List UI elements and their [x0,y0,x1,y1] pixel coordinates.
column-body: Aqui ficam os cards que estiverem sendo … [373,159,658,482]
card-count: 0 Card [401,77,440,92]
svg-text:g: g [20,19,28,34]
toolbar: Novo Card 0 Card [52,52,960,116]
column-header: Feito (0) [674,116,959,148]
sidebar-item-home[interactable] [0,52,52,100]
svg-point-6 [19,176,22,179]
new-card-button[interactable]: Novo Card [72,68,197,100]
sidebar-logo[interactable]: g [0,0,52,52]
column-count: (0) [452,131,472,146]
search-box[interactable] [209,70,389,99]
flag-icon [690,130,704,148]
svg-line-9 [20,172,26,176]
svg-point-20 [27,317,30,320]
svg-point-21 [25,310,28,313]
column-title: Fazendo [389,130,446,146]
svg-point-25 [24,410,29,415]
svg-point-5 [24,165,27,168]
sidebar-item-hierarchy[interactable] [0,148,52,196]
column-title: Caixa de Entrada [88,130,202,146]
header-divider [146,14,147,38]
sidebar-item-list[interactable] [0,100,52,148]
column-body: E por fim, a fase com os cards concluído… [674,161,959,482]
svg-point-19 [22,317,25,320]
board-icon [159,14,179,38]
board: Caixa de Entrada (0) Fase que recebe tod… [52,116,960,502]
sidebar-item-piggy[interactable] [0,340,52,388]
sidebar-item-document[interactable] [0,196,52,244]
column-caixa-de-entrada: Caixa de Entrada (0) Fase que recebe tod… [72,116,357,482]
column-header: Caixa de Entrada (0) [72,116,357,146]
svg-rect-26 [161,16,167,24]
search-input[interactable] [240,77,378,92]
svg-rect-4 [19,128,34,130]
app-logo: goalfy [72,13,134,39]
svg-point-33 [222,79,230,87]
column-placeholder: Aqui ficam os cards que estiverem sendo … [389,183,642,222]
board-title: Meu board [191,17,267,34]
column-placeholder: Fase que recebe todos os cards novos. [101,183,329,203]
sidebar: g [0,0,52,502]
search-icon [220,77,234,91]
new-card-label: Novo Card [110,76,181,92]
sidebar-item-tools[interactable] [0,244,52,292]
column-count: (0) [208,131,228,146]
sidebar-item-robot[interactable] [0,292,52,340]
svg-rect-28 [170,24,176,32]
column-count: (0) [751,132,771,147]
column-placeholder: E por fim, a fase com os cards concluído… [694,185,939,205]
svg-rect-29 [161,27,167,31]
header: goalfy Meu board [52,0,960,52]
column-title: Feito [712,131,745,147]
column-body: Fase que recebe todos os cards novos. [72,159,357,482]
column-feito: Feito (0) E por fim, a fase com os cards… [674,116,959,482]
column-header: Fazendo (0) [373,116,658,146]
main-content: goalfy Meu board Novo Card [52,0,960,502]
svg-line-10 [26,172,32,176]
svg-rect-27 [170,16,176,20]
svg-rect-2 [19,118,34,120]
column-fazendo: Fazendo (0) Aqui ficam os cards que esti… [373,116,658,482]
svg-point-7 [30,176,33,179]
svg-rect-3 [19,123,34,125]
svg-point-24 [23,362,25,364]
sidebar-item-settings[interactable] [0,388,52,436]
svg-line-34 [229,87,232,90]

→ What is required
Transcribe every record exactly.

→ Task solution
List UI elements and their [x0,y0,x1,y1] pixel coordinates.
column-body: Aqui ficam os cards que estiverem sendo … [373,159,658,482]
card-count: 0 Card [401,77,440,92]
svg-text:g: g [20,19,28,34]
toolbar: Novo Card 0 Card [52,52,960,116]
column-header: Feito (0) [674,116,959,148]
sidebar-item-home[interactable] [0,52,52,100]
svg-point-6 [19,176,22,179]
new-card-button[interactable]: Novo Card [72,68,197,100]
sidebar-logo[interactable]: g [0,0,52,52]
column-count: (0) [452,131,472,146]
search-box[interactable] [209,70,389,99]
flag-icon [690,130,704,148]
svg-line-9 [20,172,26,176]
svg-point-20 [27,317,30,320]
svg-point-21 [25,310,28,313]
column-title: Fazendo [389,130,446,146]
svg-point-25 [24,410,29,415]
svg-point-5 [24,165,27,168]
sidebar-item-hierarchy[interactable] [0,148,52,196]
column-title: Caixa de Entrada [88,130,202,146]
header-divider [146,14,147,38]
sidebar-item-list[interactable] [0,100,52,148]
column-body: E por fim, a fase com os cards concluído… [674,161,959,482]
svg-point-19 [22,317,25,320]
board-icon [159,14,179,38]
board: Caixa de Entrada (0) Fase que recebe tod… [52,116,960,502]
sidebar-item-piggy[interactable] [0,340,52,388]
sidebar-item-document[interactable] [0,196,52,244]
column-caixa-de-entrada: Caixa de Entrada (0) Fase que recebe tod… [72,116,357,482]
column-header: Caixa de Entrada (0) [72,116,357,146]
svg-rect-26 [161,16,167,24]
search-input[interactable] [240,77,378,92]
svg-rect-4 [19,128,34,130]
app-logo: goalfy [72,13,134,39]
svg-point-33 [222,79,230,87]
column-placeholder: Aqui ficam os cards que estiverem sendo … [389,183,642,222]
board-title: Meu board [191,17,267,34]
column-placeholder: Fase que recebe todos os cards novos. [101,183,329,203]
sidebar: g [0,0,52,502]
search-icon [220,77,234,91]
new-card-label: Novo Card [110,76,181,92]
sidebar-item-tools[interactable] [0,244,52,292]
column-count: (0) [208,131,228,146]
sidebar-item-robot[interactable] [0,292,52,340]
svg-rect-28 [170,24,176,32]
column-count: (0) [751,132,771,147]
column-placeholder: E por fim, a fase com os cards concluído… [694,185,939,205]
svg-rect-29 [161,27,167,31]
header: goalfy Meu board [52,0,960,52]
column-title: Feito [712,131,745,147]
column-body: Fase que recebe todos os cards novos. [72,159,357,482]
column-feito: Feito (0) E por fim, a fase com os cards… [674,116,959,482]
column-header: Fazendo (0) [373,116,658,146]
main-content: goalfy Meu board Novo Card [52,0,960,502]
svg-line-10 [26,172,32,176]
svg-rect-27 [170,16,176,20]
svg-rect-2 [19,118,34,120]
column-fazendo: Fazendo (0) Aqui ficam os cards que esti… [373,116,658,482]
svg-point-7 [30,176,33,179]
svg-rect-3 [19,123,34,125]
svg-point-24 [23,362,25,364]
sidebar-item-settings[interactable] [0,388,52,436]
svg-line-34 [229,87,232,90]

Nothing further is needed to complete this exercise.